The obvious solution to this "two-pipe" problem is to engage the greatest consulting detective of all time: Sherlock Homes. The year is 1898, and
it is a cold and foggy morning when Cheshire Cat materializes at 221B Baker Street. Introductions are made, tea is offered, knocks on the door issue forth both Mr. White Rabbit Esquire and the Mad Hatter, and an
impromptu tea party all provide a backdrop for an astonishing new fact: the March Hare is missing as well. Is she with the March Hare? And where is Lewis Carroll? He cannot be found in
residence. Thus begins The Adventure of the Grinning Cat.

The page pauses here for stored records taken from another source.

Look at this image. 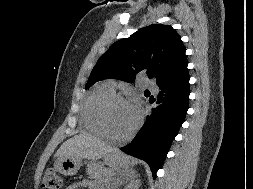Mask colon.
<instances>
[{"label":"colon","mask_w":253,"mask_h":189,"mask_svg":"<svg viewBox=\"0 0 253 189\" xmlns=\"http://www.w3.org/2000/svg\"><path fill=\"white\" fill-rule=\"evenodd\" d=\"M62 184V178L60 175L50 169L46 172L43 181H42V187L43 189H59Z\"/></svg>","instance_id":"colon-1"}]
</instances>
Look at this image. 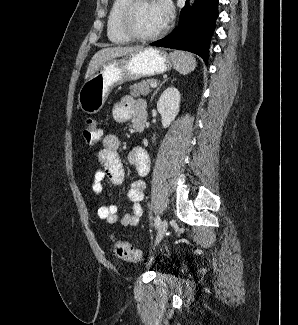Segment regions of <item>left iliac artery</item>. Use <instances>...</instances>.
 Wrapping results in <instances>:
<instances>
[{
	"instance_id": "obj_1",
	"label": "left iliac artery",
	"mask_w": 298,
	"mask_h": 325,
	"mask_svg": "<svg viewBox=\"0 0 298 325\" xmlns=\"http://www.w3.org/2000/svg\"><path fill=\"white\" fill-rule=\"evenodd\" d=\"M159 224H160V217L157 216V217L155 218V227H158Z\"/></svg>"
}]
</instances>
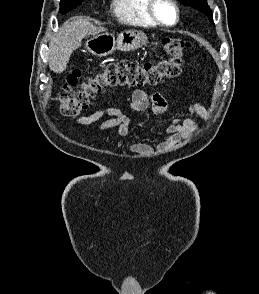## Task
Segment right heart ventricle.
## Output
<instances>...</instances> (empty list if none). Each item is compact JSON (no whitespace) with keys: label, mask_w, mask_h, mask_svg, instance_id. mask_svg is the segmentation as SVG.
<instances>
[{"label":"right heart ventricle","mask_w":259,"mask_h":294,"mask_svg":"<svg viewBox=\"0 0 259 294\" xmlns=\"http://www.w3.org/2000/svg\"><path fill=\"white\" fill-rule=\"evenodd\" d=\"M147 4L148 0H113L112 10L115 17L124 24L157 27L147 13Z\"/></svg>","instance_id":"obj_1"}]
</instances>
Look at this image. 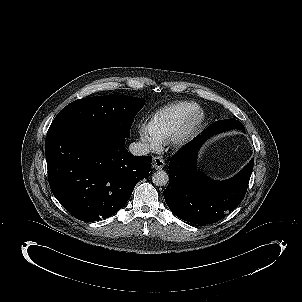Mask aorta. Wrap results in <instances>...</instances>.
<instances>
[{
    "instance_id": "762f6f07",
    "label": "aorta",
    "mask_w": 302,
    "mask_h": 302,
    "mask_svg": "<svg viewBox=\"0 0 302 302\" xmlns=\"http://www.w3.org/2000/svg\"><path fill=\"white\" fill-rule=\"evenodd\" d=\"M152 182L156 186H165L169 182V176L165 171L158 170L152 175Z\"/></svg>"
}]
</instances>
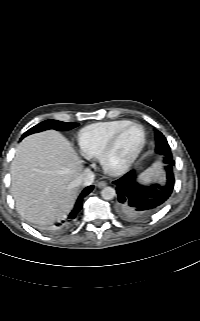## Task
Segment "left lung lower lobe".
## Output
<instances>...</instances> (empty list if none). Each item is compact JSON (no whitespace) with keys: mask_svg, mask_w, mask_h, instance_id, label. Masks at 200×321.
Instances as JSON below:
<instances>
[{"mask_svg":"<svg viewBox=\"0 0 200 321\" xmlns=\"http://www.w3.org/2000/svg\"><path fill=\"white\" fill-rule=\"evenodd\" d=\"M166 165L164 183L141 185L137 182L136 172L130 171L114 181L116 185L118 204L121 217L129 222H142L161 208L170 197L174 187L173 160L171 151L163 156Z\"/></svg>","mask_w":200,"mask_h":321,"instance_id":"1","label":"left lung lower lobe"}]
</instances>
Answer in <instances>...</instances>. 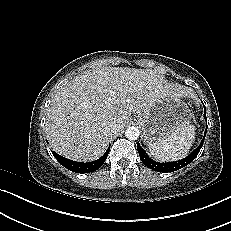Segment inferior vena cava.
I'll return each mask as SVG.
<instances>
[{"label":"inferior vena cava","instance_id":"602c4592","mask_svg":"<svg viewBox=\"0 0 231 231\" xmlns=\"http://www.w3.org/2000/svg\"><path fill=\"white\" fill-rule=\"evenodd\" d=\"M107 131L112 135H116L118 133V129L114 125L108 126Z\"/></svg>","mask_w":231,"mask_h":231}]
</instances>
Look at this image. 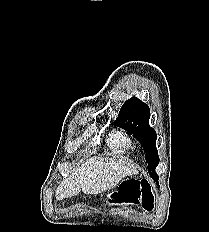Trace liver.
<instances>
[{"label": "liver", "instance_id": "6515ba94", "mask_svg": "<svg viewBox=\"0 0 209 232\" xmlns=\"http://www.w3.org/2000/svg\"><path fill=\"white\" fill-rule=\"evenodd\" d=\"M137 166L122 158H90L76 167L70 177L57 188V200L73 197L81 191L86 194L106 192L126 176L136 174Z\"/></svg>", "mask_w": 209, "mask_h": 232}]
</instances>
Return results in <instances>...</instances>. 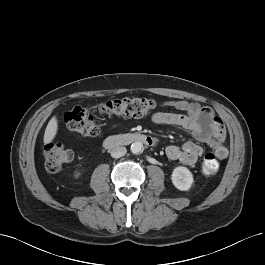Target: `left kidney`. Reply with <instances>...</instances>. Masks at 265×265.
<instances>
[{
    "instance_id": "5707ae66",
    "label": "left kidney",
    "mask_w": 265,
    "mask_h": 265,
    "mask_svg": "<svg viewBox=\"0 0 265 265\" xmlns=\"http://www.w3.org/2000/svg\"><path fill=\"white\" fill-rule=\"evenodd\" d=\"M171 180L173 185L181 191L189 190L194 183L191 171L184 166H178L173 170Z\"/></svg>"
}]
</instances>
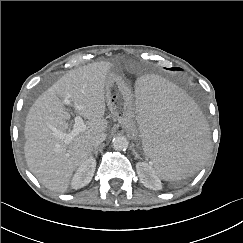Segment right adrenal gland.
I'll return each instance as SVG.
<instances>
[{
    "mask_svg": "<svg viewBox=\"0 0 243 243\" xmlns=\"http://www.w3.org/2000/svg\"><path fill=\"white\" fill-rule=\"evenodd\" d=\"M97 153H98V146L94 148L91 155L95 154V156L97 157Z\"/></svg>",
    "mask_w": 243,
    "mask_h": 243,
    "instance_id": "1",
    "label": "right adrenal gland"
}]
</instances>
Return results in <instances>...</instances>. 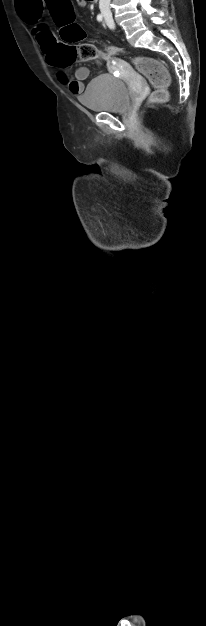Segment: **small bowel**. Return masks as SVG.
<instances>
[{
    "instance_id": "small-bowel-1",
    "label": "small bowel",
    "mask_w": 206,
    "mask_h": 626,
    "mask_svg": "<svg viewBox=\"0 0 206 626\" xmlns=\"http://www.w3.org/2000/svg\"><path fill=\"white\" fill-rule=\"evenodd\" d=\"M78 7L85 8L87 6L86 0H76ZM33 34L36 38L42 52L45 54L47 61L54 64L53 58L55 48L58 45L56 39L46 30L42 24H36L33 28ZM112 64L117 67H124L125 63L117 59H112ZM57 66V65H56ZM89 76V70L86 67H79L76 69L73 76H70L67 72L61 70L57 73V78L61 83L69 88L72 94L79 95L84 91V80Z\"/></svg>"
}]
</instances>
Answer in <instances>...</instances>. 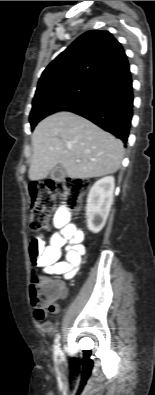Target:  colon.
<instances>
[{
    "label": "colon",
    "instance_id": "1",
    "mask_svg": "<svg viewBox=\"0 0 155 395\" xmlns=\"http://www.w3.org/2000/svg\"><path fill=\"white\" fill-rule=\"evenodd\" d=\"M89 188V182L79 178H65L37 182L30 186L31 206L29 221L33 230H46L55 209L56 200L63 199L69 211H78L81 198ZM30 302L38 311L56 308V300L62 295L60 284L43 276L39 270H33L29 290Z\"/></svg>",
    "mask_w": 155,
    "mask_h": 395
}]
</instances>
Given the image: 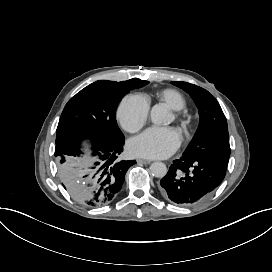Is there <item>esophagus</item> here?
<instances>
[{"mask_svg": "<svg viewBox=\"0 0 272 272\" xmlns=\"http://www.w3.org/2000/svg\"><path fill=\"white\" fill-rule=\"evenodd\" d=\"M137 162L142 163V164H150L151 163V161L147 160V159H137Z\"/></svg>", "mask_w": 272, "mask_h": 272, "instance_id": "34e87169", "label": "esophagus"}]
</instances>
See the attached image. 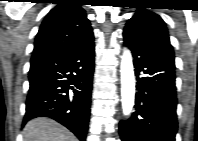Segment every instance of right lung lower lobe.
<instances>
[{
  "label": "right lung lower lobe",
  "mask_w": 198,
  "mask_h": 141,
  "mask_svg": "<svg viewBox=\"0 0 198 141\" xmlns=\"http://www.w3.org/2000/svg\"><path fill=\"white\" fill-rule=\"evenodd\" d=\"M94 72L93 33L31 61L23 123L50 117L85 141Z\"/></svg>",
  "instance_id": "98d812e1"
}]
</instances>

Mr. Svec takes you, the reader, along with Sherlock Holmes and John
Watson, on a tumultuous ride beginning with a carriage and its driver being carried away by a medieval-like winged dragon named 'Jabberwocky' and ending in an ultimate logistical puzzle that, if not answered correctly,
could lose all: Wonderland and its inhabitants, Lewis Carroll, and the greatest detective that ever lived, Sherlock Holmes.
we cannot sit by and let this happen! We must engage our little gray cells and participate as intently as possible to help solve the mind-bending puzzles. We have a lot at stake after all, for one wrong
answer, and,well, it's possible that Sir Arthur Conan Doyle's most famous stories could disappear one by one.
Joseph Svec, III is brilliant
in entwining two endearing and enduring classics of literature, blending the factual with the fantastical; the playful with the pensive; and the mischievous with the mysterious. We shall, all of us young and old,
benefit with a cup of tea, a tranquil afternoon, and a copy of Sherlock Holmes, The Adventure of the Grinning Cat.
Postscript: The finale of The Grinning Cat
leaves us hanging by way of an urgent plea to Mr. Sherlock Holmes: Yet another renowned leviathan of literature is missing. How can we help, Mr. Svec? And how long must we wait?